Friday, September 22, 2006

Happy all the time 2

yeah, it's kind of a weird name and it came off the top of my head. There's a story and it's prolly not interesting, but I'll tell you anyway:

My brother fell madly in love with our German exchange student , Ale, who stayed with us for the 04-05 school year. He already had a weird sense of humor and so did she, but the two of them combined and boosted by the (albeit small) language barrier, came up with some damned weird things.

One of these things was Ale's account on our family's copy of XP Home, which Adrian and Ale created and edited together in various stages of weird/flirty moods. The account, over the year, changed from being called "Alessandra" with a mildly boring account picture, to being called "HAPPY ALL THE TIME!!!" with a picture of Walker, Texas Ranger as the account pic.
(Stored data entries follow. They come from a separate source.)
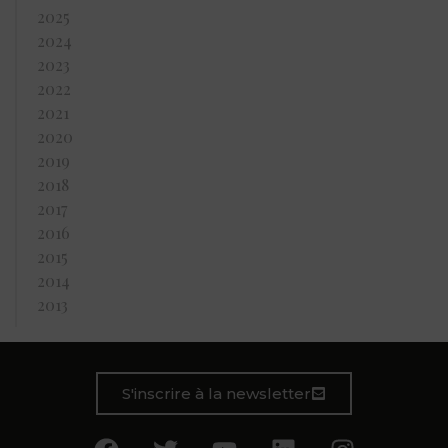
2025
2024
2023
2022
2021
2020
2019
2018
2017
2016
2015
2014
2013
S'inscrire à la newsletter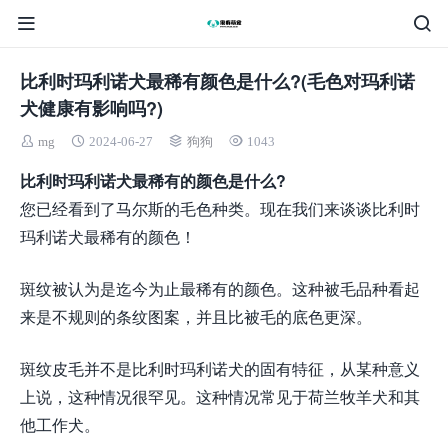
比利时玛利诺犬最稀有颜色是什么?(毛色对玛利诺
犬健康有影响吗?)
mg
2024-06-27
狗狗
1043
比利时玛利诺犬最稀有的颜色是什么?
您已经看到了马尔斯的毛色种类。现在我们来谈谈比利时
玛利诺犬最稀有的颜色！
斑纹被认为是迄今为止最稀有的颜色。这种被毛品种看起
来是不规则的条纹图案，并且比被毛的底色更深。
斑纹皮毛并不是比利时玛利诺犬的固有特征，从某种意义
上说，这种情况很罕见。这种情况常见于荷兰牧羊犬和其
他工作犬。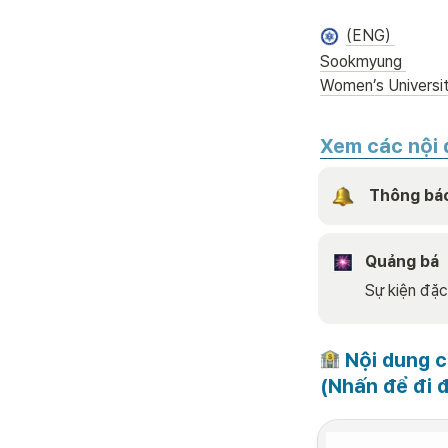
(ENG) 
Sookmyung 
Women’s Universi
Xem các nội 
 Thông bá
Quảng bá
Sự kiện đặc
 Nội dung c
(Nhấn để đi đ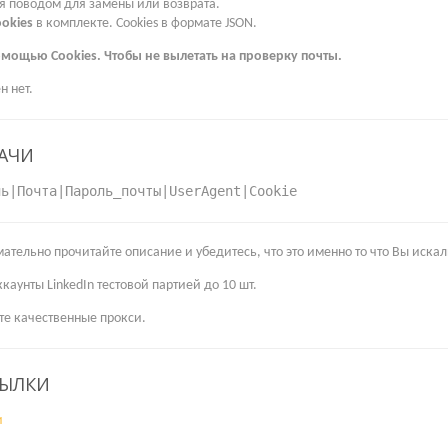
ся поводом для замены или возврата.
ookies
в комплекте. Cookies в формате JSON.
омощью Cookies. Чтобы не вылетать на проверку почты.
н нет.
АЧИ
ль|Почта|Пароль_почты|UserAgent|Cookie
ательно прочитайте описание и убедитесь, что это именно то что Вы искал
каунты LinkedIn тестовой партией до 10 шт.
те качественные прокси.
СЫЛКИ
и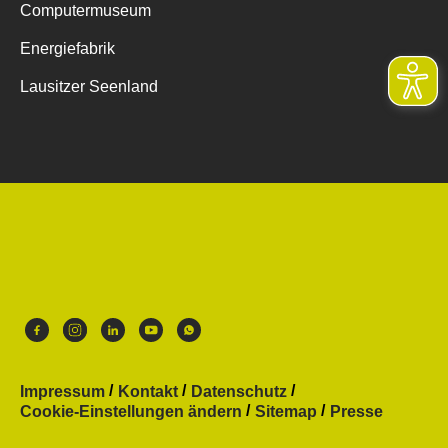
Computermuseum
Energiefabrik
Lausitzer Seenland
Impressum
Kontakt
Datenschutz
Cookie-Einstellungen ändern
Sitemap
Presse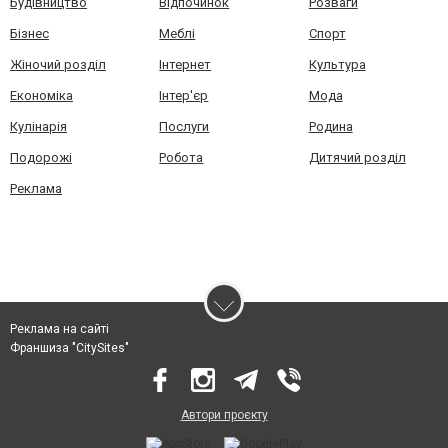
Будівництво
Відпочинок
Розваги
Бізнес
Меблі
Спорт
Жіночий розділ
Інтернет
Культура
Економіка
Інтер'єр
Мода
Кулінарія
Послуги
Родина
Подорожі
Робота
Дитячий розділ
Реклама
Реклама на сайті
Франшиза "CitySites"
Автори проєкту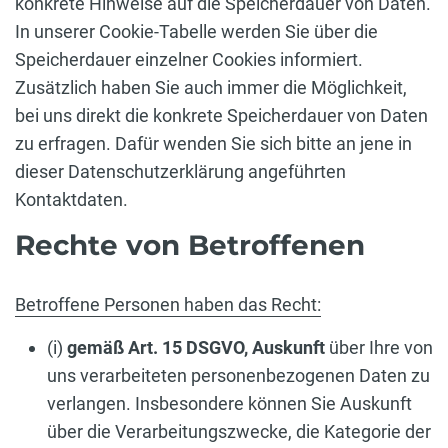
konkrete Hinweise auf die Speicherdauer von Daten.
In unserer Cookie-Tabelle werden Sie über die
Speicherdauer einzelner Cookies informiert.
Zusätzlich haben Sie auch immer die Möglichkeit,
bei uns direkt die konkrete Speicherdauer von Daten
zu erfragen. Dafür wenden Sie sich bitte an jene in
dieser Datenschutzerklärung angeführten
Kontaktdaten.
Rechte von Betroffenen
Betroffene Personen haben das Recht:
(i)
gemäß Art. 15 DSGVO,
Auskunft
über Ihre von
uns verarbeiteten personenbezogenen Daten zu
verlangen. Insbesondere können Sie Auskunft
über die Verarbeitungszwecke, die Kategorie der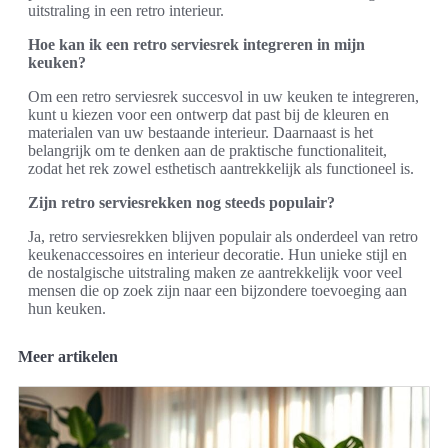
uitstraling in een retro interieur.
Hoe kan ik een retro serviesrek integreren in mijn
keuken?
Om een retro serviesrek succesvol in uw keuken te integreren,
kunt u kiezen voor een ontwerp dat past bij de kleuren en
materialen van uw bestaande interieur. Daarnaast is het
belangrijk om te denken aan de praktische functionaliteit,
zodat het rek zowel esthetisch aantrekkelijk als functioneel is.
Zijn retro serviesrekken nog steeds populair?
Ja, retro serviesrekken blijven populair als onderdeel van retro
keukenaccessoires en interieur decoratie. Hun unieke stijl en
de nostalgische uitstraling maken ze aantrekkelijk voor veel
mensen die op zoek zijn naar een bijzondere toevoeging aan
hun keuken.
Meer artikelen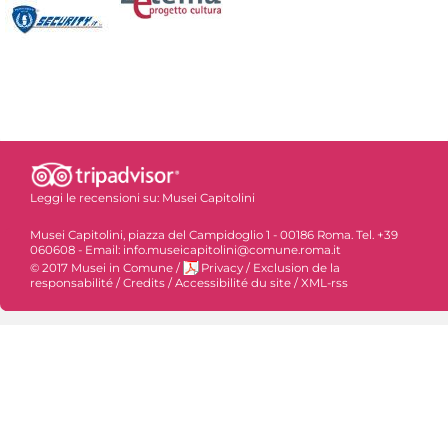
Leggi le recensioni su:
Musei Capitolini
Musei Capitolini, piazza del Campidoglio 1 - 00186 Roma. Tel. +39
060608 - Email: info.museicapitolini@comune.roma.it
© 2017 Musei in Comune
/
Privacy
/
Exclusion de la
responsabilité
/
Credits
/
Accessibilité du site
/
XML-rss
I think the joke here was that they would always talk about being constantly happy and perky in a sardonic sort of way, because we all know that even if a person *seems* to be happy all the time, they're probably squashing a miserable little crying person because it's more important that they look happy than have feelings or be a genuine person.

So, I'm happy all the time because I'm not; because it's absurd for someone to always be happy, it doesn't happen. One cannot experience joy without sorrow; if you experience neither, you live in between in a very bland world. I'm happy all the time 2 because Adrian and Ale came up with it first, and I felt I should give credit to their sarcastic wits.

Also, I was embarassed that I was getting a blog and thought that if I named it something confusing and proceeded to spill all sorts of crazy rants and emotional blowouts on it, anyone who didn't know me already would most likely raise an eyebrow and move on. Which, consdidering the fact that I can count on one hand the number of people who I know have read it and can only think of 3 who read it repeatedly, is probably what happens.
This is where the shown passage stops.